=== INFORMATION SUPPLIED ===

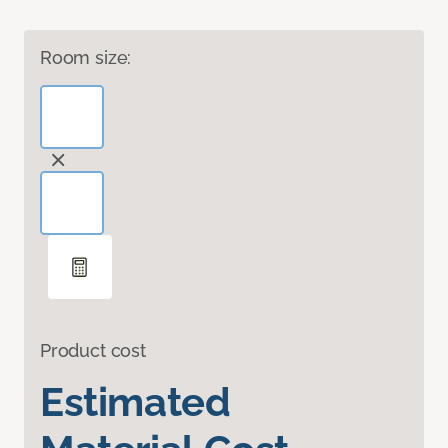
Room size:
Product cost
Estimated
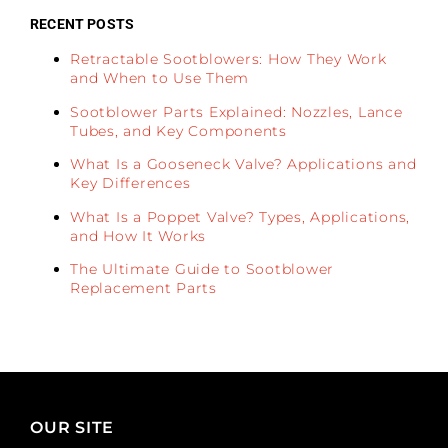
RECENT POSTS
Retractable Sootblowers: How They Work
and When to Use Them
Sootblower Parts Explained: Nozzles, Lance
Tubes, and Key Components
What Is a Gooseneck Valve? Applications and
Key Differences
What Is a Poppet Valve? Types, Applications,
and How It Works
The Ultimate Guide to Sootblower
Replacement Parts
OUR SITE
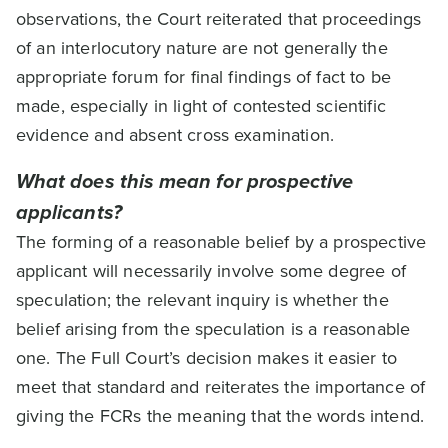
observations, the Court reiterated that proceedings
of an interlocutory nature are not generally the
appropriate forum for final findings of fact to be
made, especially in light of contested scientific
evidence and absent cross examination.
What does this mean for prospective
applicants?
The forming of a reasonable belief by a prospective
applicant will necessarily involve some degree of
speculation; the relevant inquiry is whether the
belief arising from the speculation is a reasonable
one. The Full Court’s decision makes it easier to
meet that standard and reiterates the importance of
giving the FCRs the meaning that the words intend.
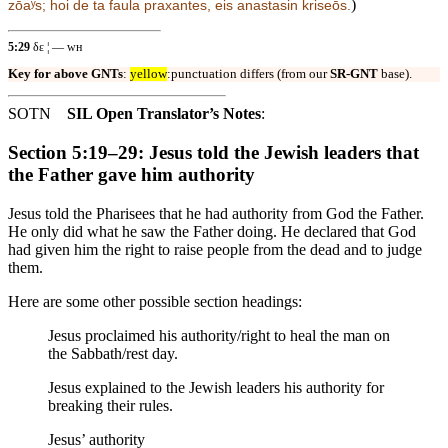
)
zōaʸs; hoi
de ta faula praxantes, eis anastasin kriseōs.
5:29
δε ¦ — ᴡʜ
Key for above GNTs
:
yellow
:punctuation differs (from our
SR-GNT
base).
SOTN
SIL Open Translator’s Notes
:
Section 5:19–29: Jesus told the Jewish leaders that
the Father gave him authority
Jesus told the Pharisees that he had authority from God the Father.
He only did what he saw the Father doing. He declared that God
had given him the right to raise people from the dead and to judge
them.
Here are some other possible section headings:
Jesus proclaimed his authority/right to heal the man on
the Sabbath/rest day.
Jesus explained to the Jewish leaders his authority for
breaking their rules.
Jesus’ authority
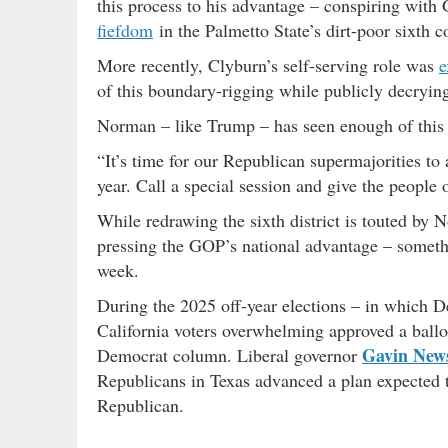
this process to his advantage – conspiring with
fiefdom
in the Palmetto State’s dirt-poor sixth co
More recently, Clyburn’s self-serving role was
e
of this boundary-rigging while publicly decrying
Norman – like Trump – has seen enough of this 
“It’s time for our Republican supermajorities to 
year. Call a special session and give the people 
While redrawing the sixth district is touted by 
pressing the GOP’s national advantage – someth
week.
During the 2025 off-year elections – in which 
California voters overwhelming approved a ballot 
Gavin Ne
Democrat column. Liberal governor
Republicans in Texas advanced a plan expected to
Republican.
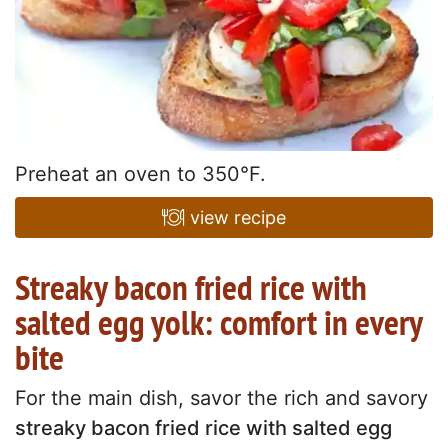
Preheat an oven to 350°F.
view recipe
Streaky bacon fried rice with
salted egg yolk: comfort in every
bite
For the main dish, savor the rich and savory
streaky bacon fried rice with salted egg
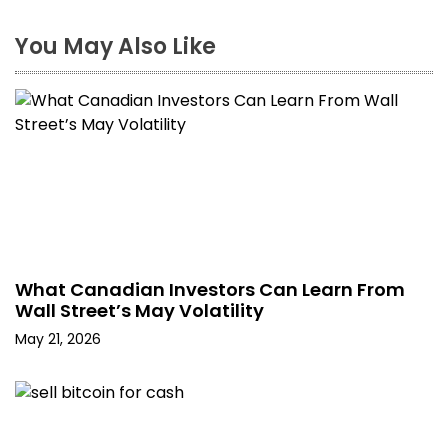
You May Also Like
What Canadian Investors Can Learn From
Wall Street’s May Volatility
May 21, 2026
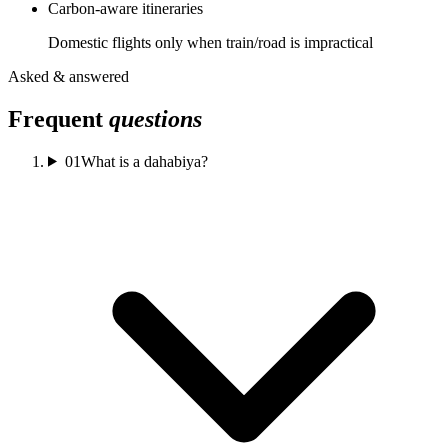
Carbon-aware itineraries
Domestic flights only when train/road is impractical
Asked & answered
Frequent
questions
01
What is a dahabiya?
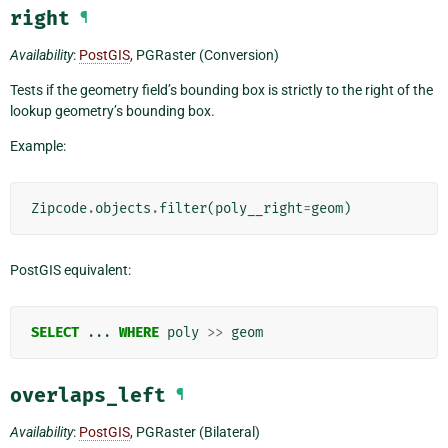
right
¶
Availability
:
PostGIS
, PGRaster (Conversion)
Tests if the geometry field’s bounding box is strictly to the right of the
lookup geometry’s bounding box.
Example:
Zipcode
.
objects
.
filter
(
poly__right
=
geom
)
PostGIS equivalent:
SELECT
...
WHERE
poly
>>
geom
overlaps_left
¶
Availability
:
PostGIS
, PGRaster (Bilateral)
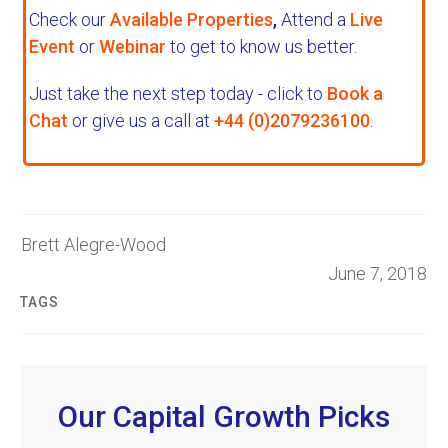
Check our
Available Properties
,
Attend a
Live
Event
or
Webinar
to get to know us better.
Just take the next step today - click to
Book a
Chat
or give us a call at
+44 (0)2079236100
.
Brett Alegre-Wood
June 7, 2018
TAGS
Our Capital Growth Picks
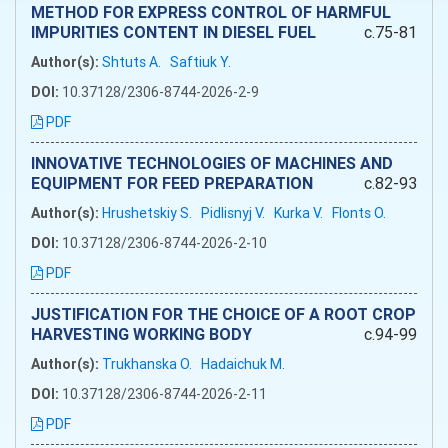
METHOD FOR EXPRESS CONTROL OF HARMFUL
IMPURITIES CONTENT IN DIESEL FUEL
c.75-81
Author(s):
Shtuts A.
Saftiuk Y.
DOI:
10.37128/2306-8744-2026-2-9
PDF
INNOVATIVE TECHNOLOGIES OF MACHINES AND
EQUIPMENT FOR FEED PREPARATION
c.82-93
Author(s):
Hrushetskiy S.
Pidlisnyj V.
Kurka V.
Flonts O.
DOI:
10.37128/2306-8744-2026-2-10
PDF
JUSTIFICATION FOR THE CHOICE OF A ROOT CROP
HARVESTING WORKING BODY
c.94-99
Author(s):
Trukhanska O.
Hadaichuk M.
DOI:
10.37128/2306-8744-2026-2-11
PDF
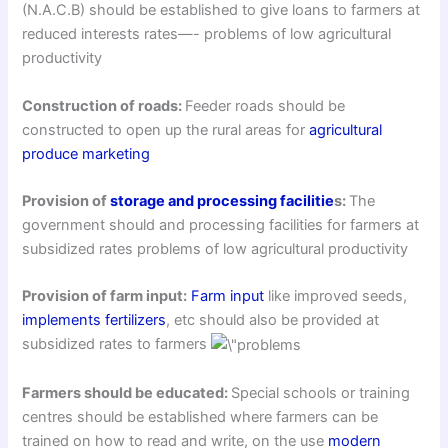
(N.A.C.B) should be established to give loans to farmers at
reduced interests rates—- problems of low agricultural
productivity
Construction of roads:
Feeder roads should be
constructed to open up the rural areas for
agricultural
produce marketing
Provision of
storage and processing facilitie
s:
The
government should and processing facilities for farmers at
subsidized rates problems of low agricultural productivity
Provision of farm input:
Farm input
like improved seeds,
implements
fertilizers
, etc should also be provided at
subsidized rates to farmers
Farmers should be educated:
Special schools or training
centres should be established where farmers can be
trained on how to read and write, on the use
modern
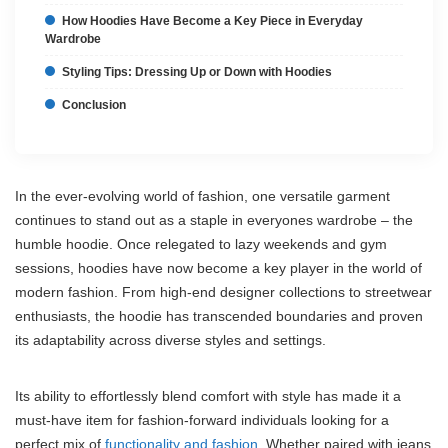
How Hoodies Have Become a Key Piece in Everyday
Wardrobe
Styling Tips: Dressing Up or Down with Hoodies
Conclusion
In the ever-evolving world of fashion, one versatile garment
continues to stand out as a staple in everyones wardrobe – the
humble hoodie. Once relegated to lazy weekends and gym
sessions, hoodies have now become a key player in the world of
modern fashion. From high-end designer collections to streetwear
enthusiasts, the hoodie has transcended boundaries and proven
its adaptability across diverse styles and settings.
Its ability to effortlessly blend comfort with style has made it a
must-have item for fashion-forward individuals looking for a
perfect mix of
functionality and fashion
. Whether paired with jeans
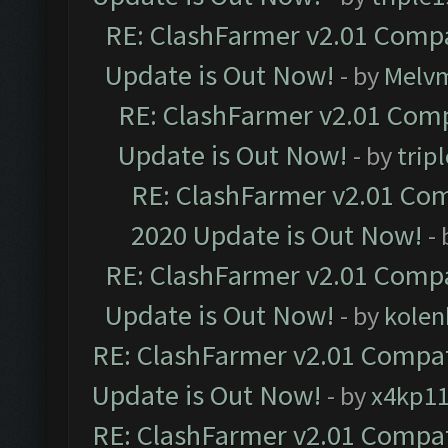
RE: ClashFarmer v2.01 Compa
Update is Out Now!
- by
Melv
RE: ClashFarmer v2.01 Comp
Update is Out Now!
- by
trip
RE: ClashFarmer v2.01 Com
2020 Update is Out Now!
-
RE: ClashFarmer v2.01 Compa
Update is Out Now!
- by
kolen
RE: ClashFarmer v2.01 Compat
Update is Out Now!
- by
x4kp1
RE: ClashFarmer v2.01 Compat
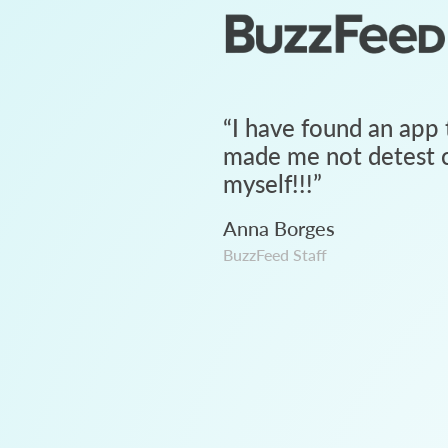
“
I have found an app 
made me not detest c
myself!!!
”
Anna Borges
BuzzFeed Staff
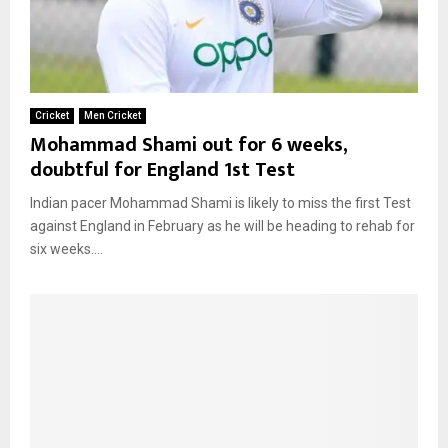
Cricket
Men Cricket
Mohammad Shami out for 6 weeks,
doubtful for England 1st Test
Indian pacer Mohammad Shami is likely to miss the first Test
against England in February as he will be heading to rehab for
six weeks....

=== PROMPT ===
Please count up the lines in the listing above holding the string "Valve", and say the number with nothing else.

=== TASK SOLUTION ===
2